Gold declined for a second session in New York as a rise in the dollar curbed demand for the precious metal as an alternative investment.
The dollar gained against the euro as Moody’s Investors Service said Greek default risk “remains high” after the nation formally asked investors to exchange their holdings of government debt for new securities last week. International Monetary Fund Managing Director Christine Lagarde said the world economy is “not out of the danger zone.”
“The dollar is up on the day, and more than anything today is a currency play” for gold, William O’Neill, a partner at Logic Advisors in Upper Saddle River, New Jersey, said in a telephone interview. “The market is digesting the news out of Europe from over the weekend.”
Gold futures for April delivery fell 0.1 percent to settle at $1,774.90 an ounce at 1:39 p.m. on the Comex in New York.
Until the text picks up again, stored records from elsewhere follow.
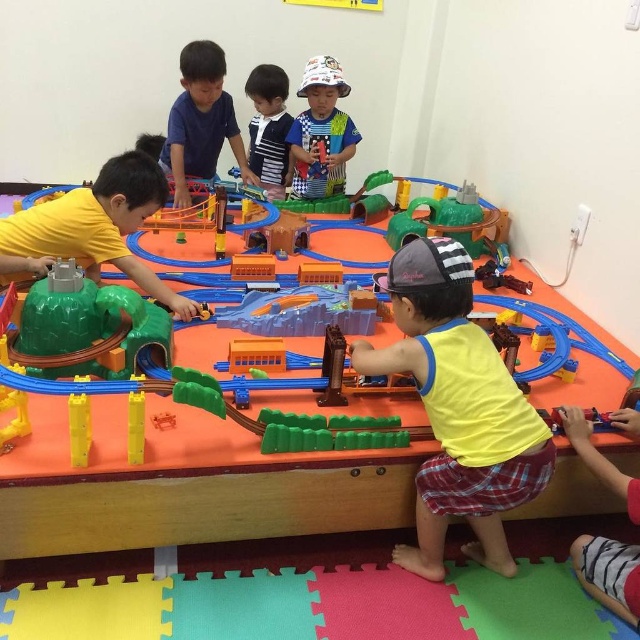 Who is shorter, white cotton hat at center or green plastic train track at center?

With less height is green plastic train track at center.

Does white cotton hat at center have a lesser width compared to green plastic train track at center?

Indeed, white cotton hat at center has a lesser width compared to green plastic train track at center.

The image size is (640, 640). What do you see at coordinates (321, 131) in the screenshot?
I see `white cotton hat at center` at bounding box center [321, 131].

This screenshot has width=640, height=640. What are the coordinates of `white cotton hat at center` in the screenshot? It's located at (321, 131).

Between yellow fabric shirt at center and matte blue shirt at center, which one is positioned lower?

yellow fabric shirt at center

Can you confirm if yellow fabric shirt at center is positioned to the left of matte blue shirt at center?

No, yellow fabric shirt at center is not to the left of matte blue shirt at center.

Who is more forward, (532, 493) or (241, 164)?

Point (532, 493)

In order to click on yellow fabric shirt at center in this screenshot , I will do `click(458, 408)`.

Can you confirm if matte blue shirt at center is shorter than white cotton hat at center?

No.

Can you confirm if matte blue shirt at center is positioned to the left of white cotton hat at center?

Yes, matte blue shirt at center is to the left of white cotton hat at center.

The height and width of the screenshot is (640, 640). Find the location of `matte blue shirt at center`. matte blue shirt at center is located at coordinates (200, 122). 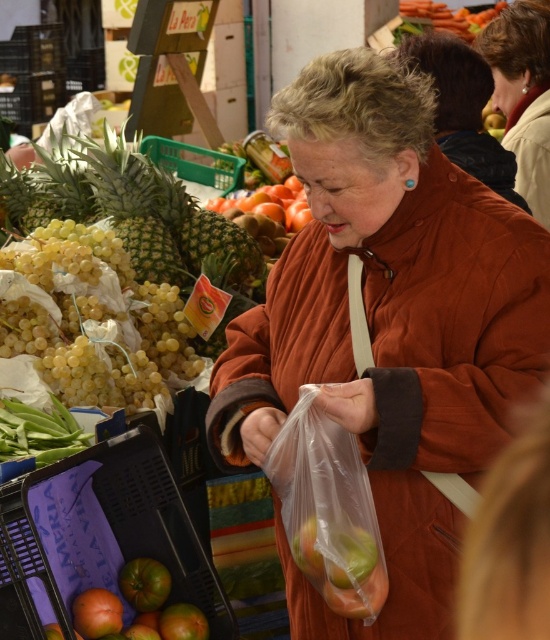 Question: Which point appears closest to the camera in this image?

Choices:
 (A) (547, 76)
 (B) (389, 573)
 (C) (201, 637)

Answer: (B)

Question: In this image, where is brown suede coat at center located relative to green textured pineapple at upper left?

Choices:
 (A) right
 (B) left

Answer: (A)

Question: Can you confirm if brown suede coat at center is bigger than green leafy vegetable at lower left?

Choices:
 (A) yes
 (B) no

Answer: (A)

Question: Which of the following is the closest to the observer?

Choices:
 (A) (444, 22)
 (B) (437, 92)
 (C) (45, 632)
 (D) (520, 54)

Answer: (C)

Question: Which of the following is the farthest from the observer?

Choices:
 (A) ripe tomato at lower left
 (B) brown suede coat at center

Answer: (A)

Question: Can you confirm if brown suede coat at center is thinner than green textured pineapple at upper left?

Choices:
 (A) yes
 (B) no

Answer: (B) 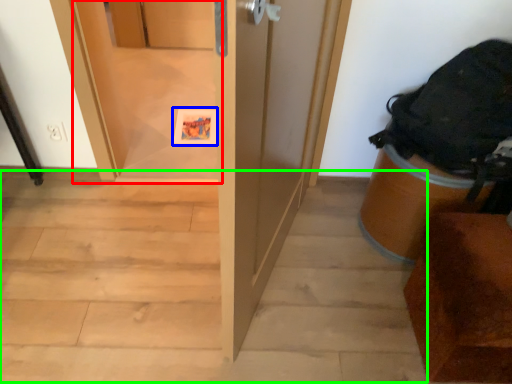 Question: Estimate the real-world distances between objects in this image. Which object is farther from screen door (highlighted by a red box), postcard (highlighted by a blue box) or stairwell (highlighted by a green box)?

Choices:
 (A) postcard
 (B) stairwell

Answer: (B) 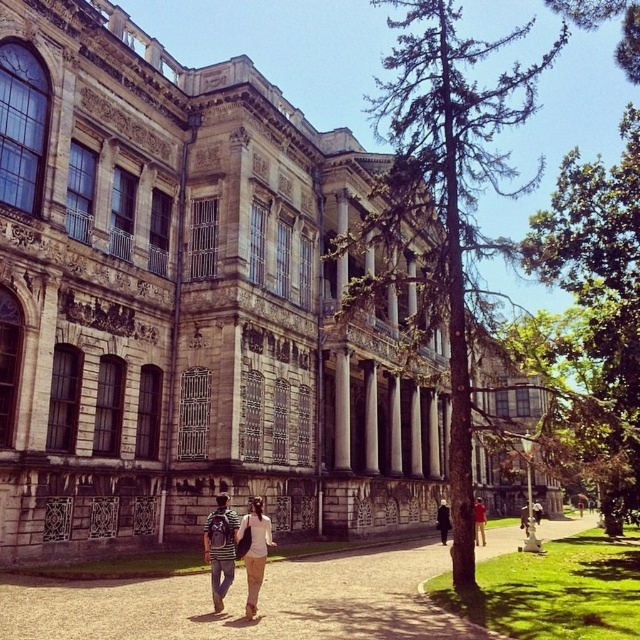 Question: Among these objects, which one is farthest from the camera?

Choices:
 (A) green leafy tree at right
 (B) brown gravel path at center

Answer: (A)

Question: Is green leafy tree at center thinner than brown leather jacket at center?

Choices:
 (A) no
 (B) yes

Answer: (A)

Question: Does green leafy tree at center appear over striped fabric backpack at center?

Choices:
 (A) yes
 (B) no

Answer: (A)

Question: Estimate the real-world distances between objects in this image. Which object is farther from the brown leather jacket at center?

Choices:
 (A) dark brown leather jacket at center
 (B) green leafy tree at right
 (C) striped fabric backpack at center
 (D) striped cotton shirt at center

Answer: (B)

Question: Which object is farther from the camera taking this photo?

Choices:
 (A) striped fabric backpack at center
 (B) striped cotton shirt at center
 (C) brown gravel path at center

Answer: (A)

Question: Can you confirm if green leafy tree at right is thinner than dark brown leather jacket at center?

Choices:
 (A) no
 (B) yes

Answer: (A) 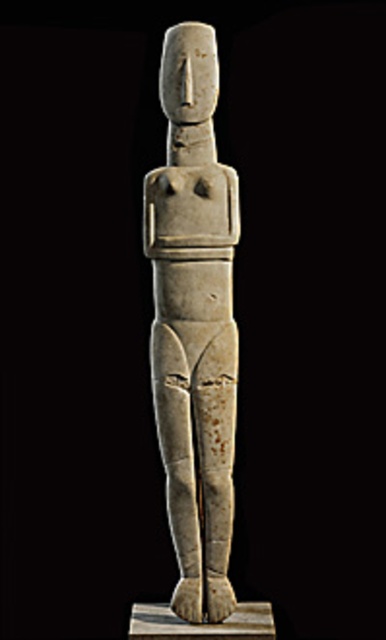 You are an archaeologist examining the image of the ancient stone artifacts. You need to determine which object has a smaller width between the white stone figure at center and the white stone pillar at center. Which one is it?

The white stone figure at center is thinner than the white stone pillar at center, so the white stone figure at center has a smaller width.

You are an archaeologist who needs to transport the white stone figure at center and the white stone pillar at center. The transportation box you have can only accommodate items within 10 inches in length. Can both items be placed in the same box without exceeding the length limit?

The distance between the white stone figure at center and white stone pillar at center is 9.33 inches, so they can be placed in the same box as the total length required is within the 10 inches limit.

You are an archaeologist examining the stone figure. The point marked at coordinates [194,349] is part of the figure. Where on the figure is this point located?

The point marked at coordinates [194,349] is located on the white stone figure at center. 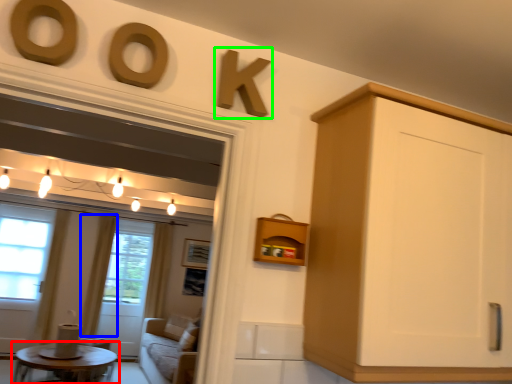 Question: Based on their relative distances, which object is farther from coffee table (highlighted by a red box)? Choose from curtain (highlighted by a blue box) and number (highlighted by a green box).

Choices:
 (A) curtain
 (B) number

Answer: (B) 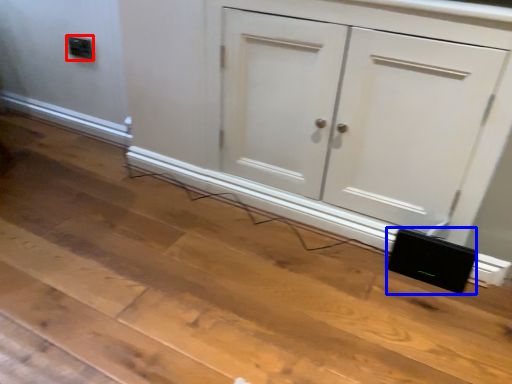 Question: Which point is further to the camera, electric outlet (highlighted by a red box) or speaker (highlighted by a blue box)?

Choices:
 (A) electric outlet
 (B) speaker

Answer: (A) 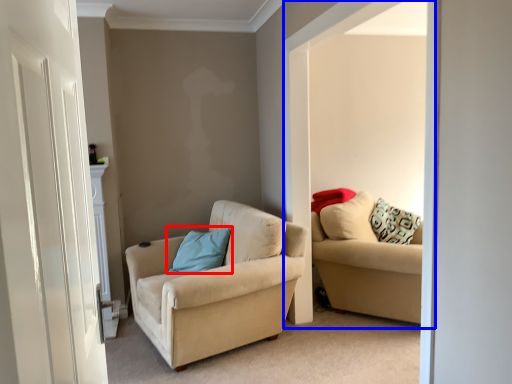 Question: Which object is further to the camera taking this photo, pillow (highlighted by a red box) or window (highlighted by a blue box)?

Choices:
 (A) pillow
 (B) window

Answer: (A) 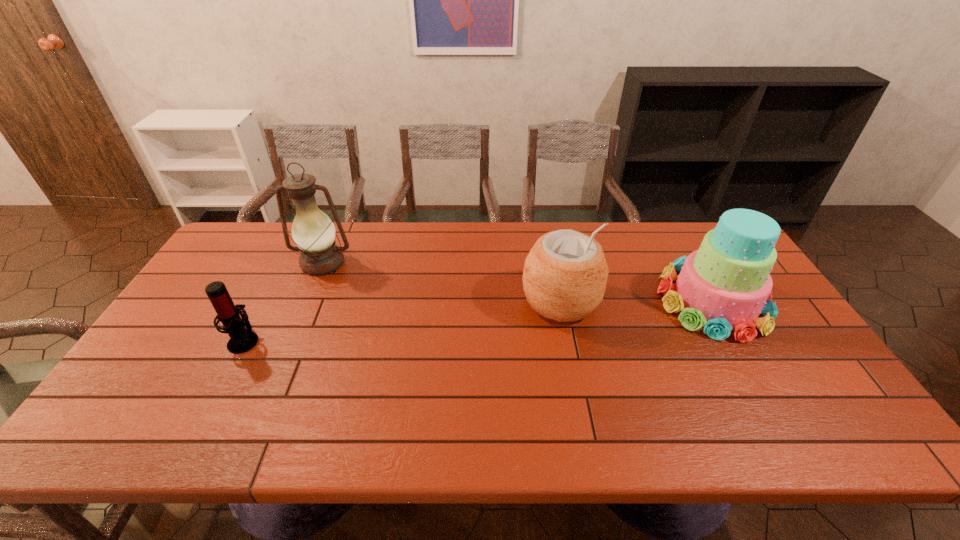 Find the location of a particular element. Image resolution: width=960 pixels, height=540 pixels. vacant space in between the tallest object and the rightmost object is located at coordinates (517, 282).

Locate an element on the screen. The width and height of the screenshot is (960, 540). empty space between the cake and the third object from left to right is located at coordinates (636, 301).

Find the location of a particular element. The height and width of the screenshot is (540, 960). free space between the oil lamp and the rightmost object is located at coordinates (517, 282).

I want to click on free point between the cake and the second object from right to left, so click(x=636, y=301).

Identify which object is the second nearest to the coconut. Please provide its 2D coordinates. Your answer should be formatted as a tuple, i.e. [(x, y)], where the tuple contains the x and y coordinates of a point satisfying the conditions above.

[(313, 232)]

Find the location of a particular element. object that stands as the second closest to the second object from right to left is located at coordinates (313, 232).

You are a GUI agent. You are given a task and a screenshot of the screen. Output one action in this format:
    pyautogui.click(x=<x>, y=<y>)
    Task: Click on the blank area in the image that satisfies the following two spatial constraints: 1. on the back side of the rightmost object; 2. on the right side of the coconut
    The height and width of the screenshot is (540, 960).
    Given the screenshot: What is the action you would take?
    pyautogui.click(x=561, y=301)

The width and height of the screenshot is (960, 540). I want to click on vacant space that satisfies the following two spatial constraints: 1. on the front side of the oil lamp; 2. on the right side of the third object from left to right, so click(x=306, y=301).

Image resolution: width=960 pixels, height=540 pixels. What are the coordinates of `vacant position in the image that satisfies the following two spatial constraints: 1. on the back side of the microphone; 2. on the left side of the second object from right to left` in the screenshot? It's located at (265, 301). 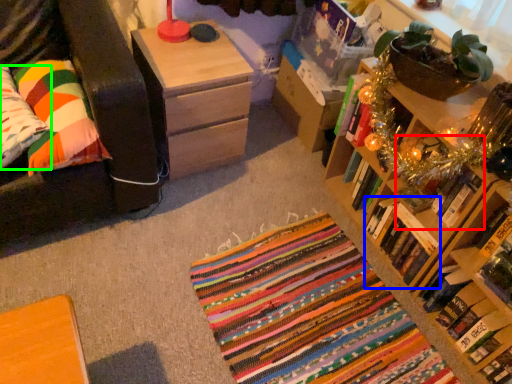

Prices gained 2.9 percent last week. The metal is up 13 percent this year after a 10 percent increase in 2011, an 11th consecutive annual gain.
Holdings in bullion-backed exchange-traded products rose to a record 2,396.9 tons on Feb. 24, data compiled by Bloomberg show.
John Paulson told investors on Feb. 24 that his $1.2 billion Gold Fund, which declined 11 percent last year, will outperform his other strategies over five years, according to a person with knowledge of the matter. Paulson & Co, which cut its stake in the three months to Dec. 31, is still the biggest investor in the SPDR Gold Trust, the largest bullion-backed ETP.
Silver for May delivery advanced 0.5 percent to $35.604 an ounce. The metal has rallied 28 percent this year, making it the best-performing precious metal.
On the New York Mercantile Exchange, palladium for June delivery dropped 0.8 percent to $707.40 an ounce. Platinum for April delivery declined 80 cents to $1,714.30 an ounce.